REQUIREMENT ->
Copy task, pictures excluded: set down exactly the lines from the one containing "неізольовані" to the end of the data below.
++++++++++++++++++++
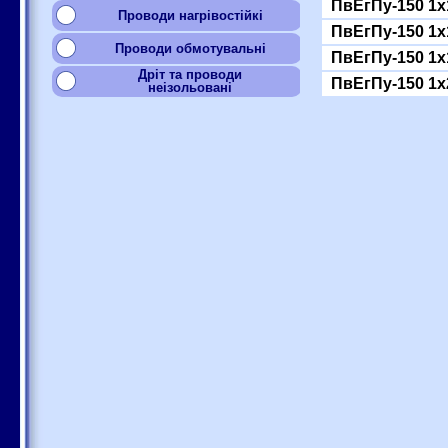
ПвЕгПу-150 1x
Проводи нагрівостійкі
ПвЕгПу-150 1x
Проводи обмотувальні
ПвЕгПу-150 1x
Дріт та проводи
ПвЕгПу-150 1x
неізольовані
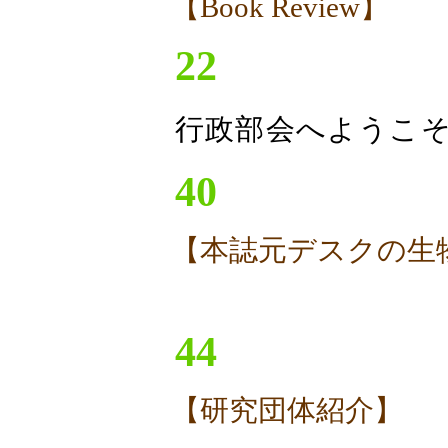
【Book Review】
22
行政部会へようこ
40
【本誌元デスクの生物
44
【研究団体紹介】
++++++++++++++++++++
EXPECTED ANSWER ->
неізольовані
【Book Review】
22
行政部会へようこ
40
【本誌元デスクの生物
44
【研究団体紹介】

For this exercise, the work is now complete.